§ **Exercise**
Every line in the data below that includes "göre" belongs in the answer, copied as it stands.

(Collection entries)
———

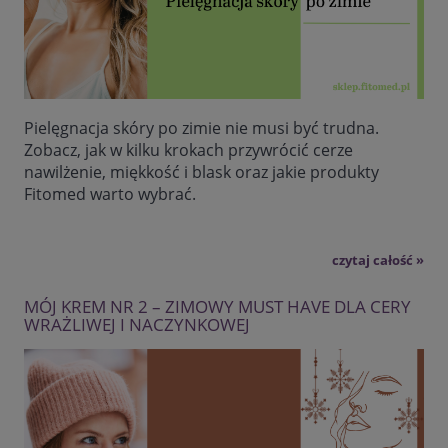
Pielęgnacja skóry po zimie nie musi być trudna.
Zobacz, jak w kilku krokach przywrócić cerze
nawilżenie, miękkość i blask oraz jakie produkty
Fitomed warto wybrać.
czytaj całość »
MÓJ KREM NR 2 – ZIMOWY MUST HAVE DLA CERY
WRAŻLIWEJ I NACZYNKOWEJ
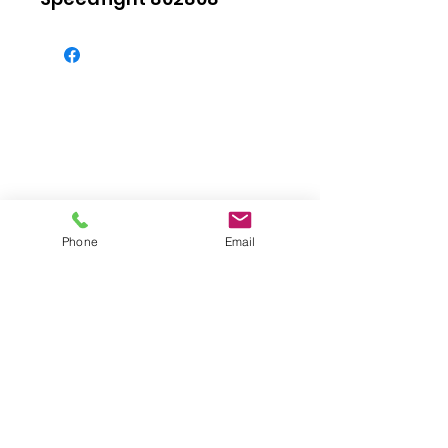
Phone
Email
Impressum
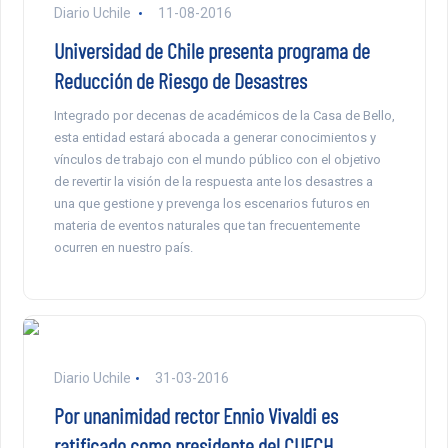
Diario Uchile
11-08-2016
Universidad de Chile presenta programa de
Reducción de Riesgo de Desastres
Integrado por decenas de académicos de la Casa de Bello,
esta entidad estará abocada a generar conocimientos y
vínculos de trabajo con el mundo público con el objetivo
de revertir la visión de la respuesta ante los desastres a
una que gestione y prevenga los escenarios futuros en
materia de eventos naturales que tan frecuentemente
ocurren en nuestro país.
Diario Uchile
31-03-2016
Por unanimidad rector Ennio Vivaldi es
ratificado como presidente del CUECH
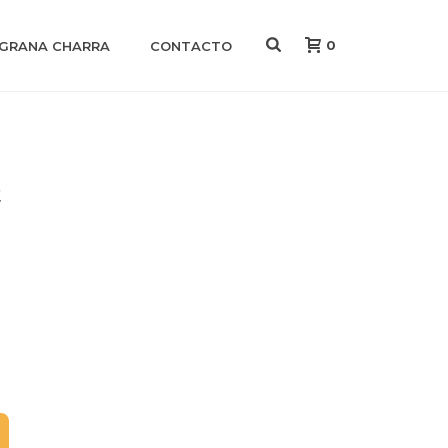
0
IGRANA CHARRA
CONTACTO
t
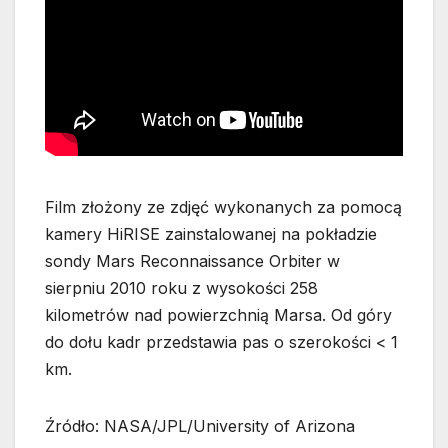
Film złożony ze zdjęć wykonanych za pomocą
kamery HiRISE zainstalowanej na pokładzie
sondy Mars Reconnaissance Orbiter w
sierpniu 2010 roku z wysokości 258
kilometrów nad powierzchnią Marsa. Od góry
do dołu kadr przedstawia pas o szerokości < 1
km.
Źródło: NASA/JPL/University of Arizona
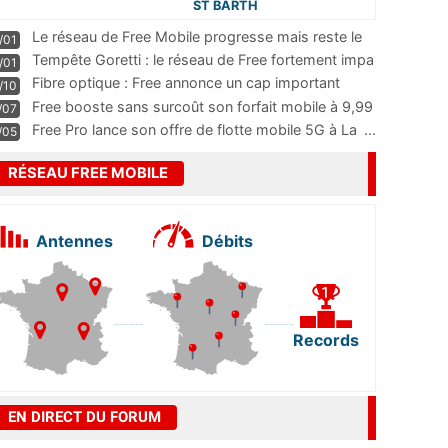
ST BARTH
Le réseau de Free Mobile progresse mais reste le
/01
m
...
Tempête Goretti : le réseau de Free fortement impa
/01
...
Fibre optique : Free annonce un cap important
/10
pass
...
Free booste sans surcoût son forfait mobile à 9,99
/07
...
Free Pro lance son offre de flotte mobile 5G à La
...
/05
RÉSEAU FREE MOBILE
Antennes
Débits
Records
EN DIRECT DU FORUM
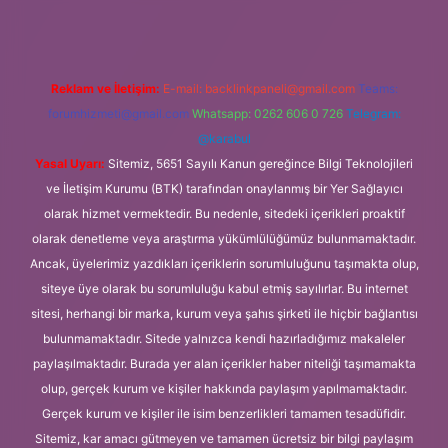
Reklam ve İletişim:
E-mail:
backlinkpaneli@gmail.com
Teams:
forumhizmeti@gmail.com
Whatsapp: 0262 606 0 726
Telegram:
@karabul
Yasal Uyarı:
Sitemiz, 5651 Sayılı Kanun gereğince Bilgi Teknolojileri
ve İletişim Kurumu (BTK) tarafından onaylanmış bir Yer Sağlayıcı
olarak hizmet vermektedir. Bu nedenle, sitedeki içerikleri proaktif
olarak denetleme veya araştırma yükümlülüğümüz bulunmamaktadır.
Ancak, üyelerimiz yazdıkları içeriklerin sorumluluğunu taşımakta olup,
siteye üye olarak bu sorumluluğu kabul etmiş sayılırlar. Bu internet
sitesi, herhangi bir marka, kurum veya şahıs şirketi ile hiçbir bağlantısı
bulunmamaktadır. Sitede yalnızca kendi hazırladığımız makaleler
paylaşılmaktadır. Burada yer alan içerikler haber niteliği taşımamakta
olup, gerçek kurum ve kişiler hakkında paylaşım yapılmamaktadır.
Gerçek kurum ve kişiler ile isim benzerlikleri tamamen tesadüfidir.
Sitemiz, kar amacı gütmeyen ve tamamen ücretsiz bir bilgi paylaşım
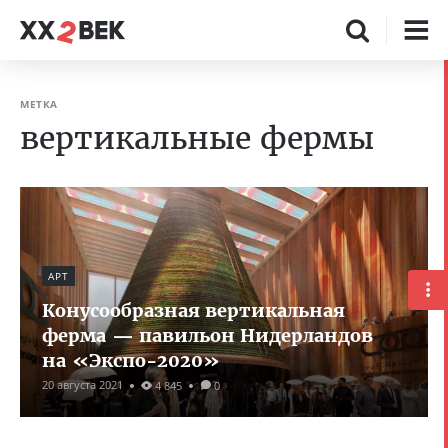
МЕТКА
вертикальные фермы
АРТ
Конусообразная вертикальная
ферма — павильон Нидерландов
на «Экспо-2020»
20 августа 2021
4 845
0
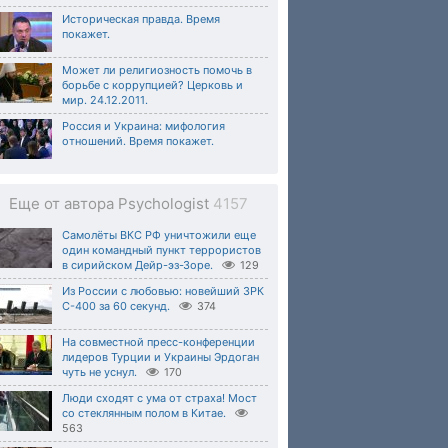
Историческая правда. Время
покажет.
Может ли религиозность помочь в
борьбе с коррупцией? Церковь и
мир. 24.12.2011.
Россия и Украина: мифология
отношений. Время покажет.
Еще от автора Psychologist
4157
Самолёты ВКС РФ уничтожили еще
один командный пункт террористов
в сирийском Дейр-эз-Зоре.
129
Из России с любовью: новейший ЗРК
С-400 за 60 секунд.
374
На совместной пресс-конференции
лидеров Турции и Украины Эрдоган
чуть не уснул.
170
Люди сходят с ума от страха! Мост
со стеклянным полом в Китае.
563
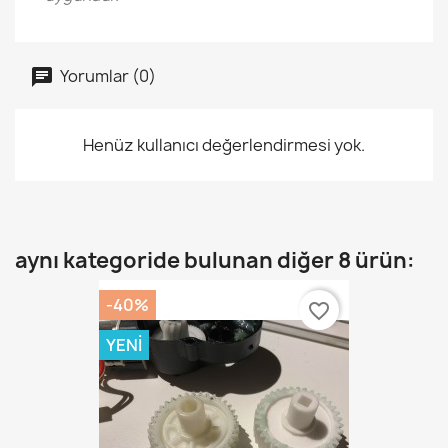
Yorumlar (0)
Henüz kullanıcı değerlendirmesi yok.
aynı kategoride bulunan diğer 8 ürün:
-40%
favorite_border
YENI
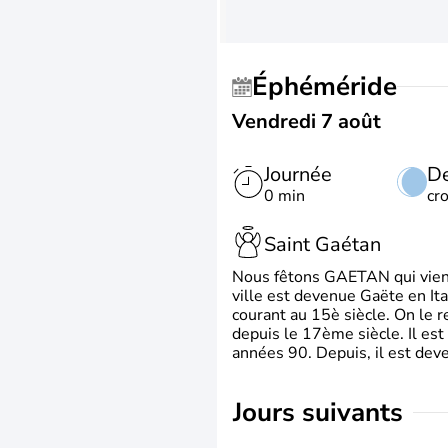
Éphéméride
Vendredi 7 août
Journée
De
0 min
cr
Saint Gaétan
Nous fêtons GAETAN qui vient du
ville est devenue Gaëte en Ita
courant au 15è siècle. On le 
depuis le 17ème siècle. Il est
années 90. Depuis, il est deve
jours suivants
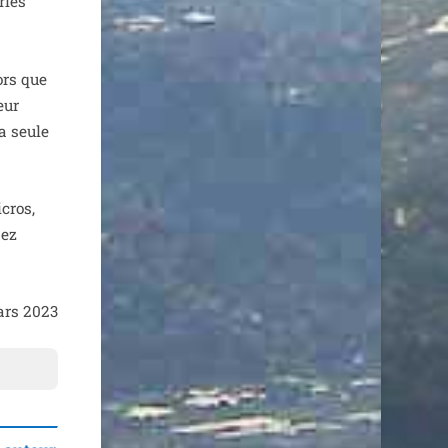
ries
lors que
eur
la seule
icros,
sez
ars 2023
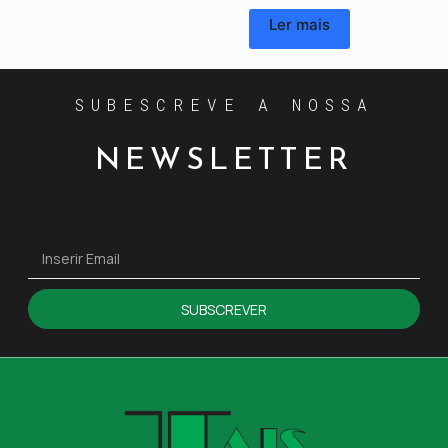
Ler mais
SUBESCREVE A NOSSA
NEWSLETTER
SUBSCREVER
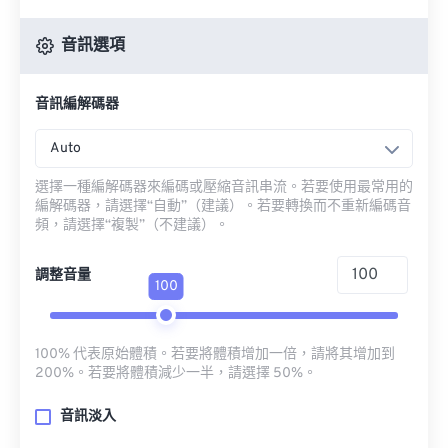
音訊選項
音訊編解碼器
Auto
選擇一種編解碼器來編碼或壓縮音訊串流。若要使用最常用的
編解碼器，請選擇“自動”（建議）。若要轉換而不重新編碼音
頻，請選擇“複製”（不建議）。
調整音量
100
100% 代表原始體積。若要將體積增加一倍，請將其增加到
200%。若要將體積減少一半，請選擇 50%。
音訊淡入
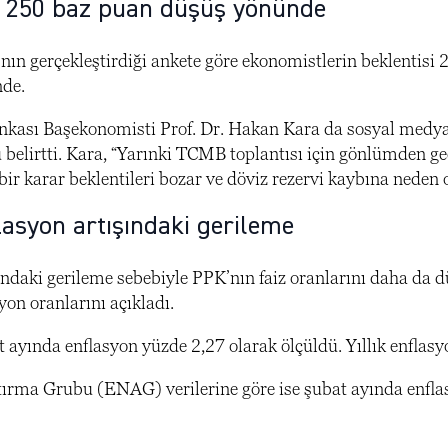
r 250 baz puan düşüş yönünde
nın gerçekleştirdiği ankete göre ekonomistlerin beklentisi 
nde.
kası Başekonomisti Prof. Dr. Hakan Kara da sosyal medya h
belirtti. Kara, “Yarınki TCMB toplantısı için gönlümden g
ir karar beklentileri bozar ve döviz rezervi kaybına neden 
lasyon artışındaki gerileme
ındaki gerileme sebebiyle PPK’nın faiz oranlarını daha da 
yon oranlarını açıkladı.
ayında enflasyon yüzde 2,27 olarak ölçüldü. Yıllık enflasyon
ırma Grubu (ENAG) verilerine göre ise şubat ayında enflasy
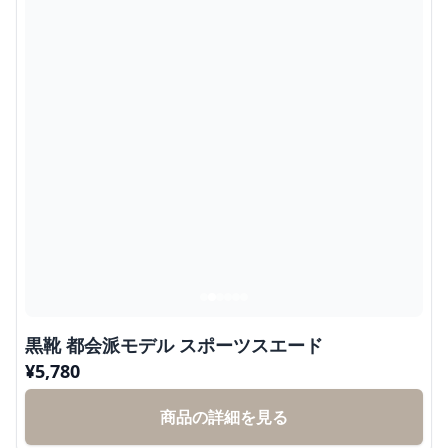
黒靴 都会派モデル スポーツスエード
¥
5,780
商品の詳細を見る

———

§ **Result of the exercise**
nın gerçekleştirdiği ankete göre ekonomistlerin beklentisi 
ırma Grubu (ENAG) verilerine göre ise şubat ayında enflasy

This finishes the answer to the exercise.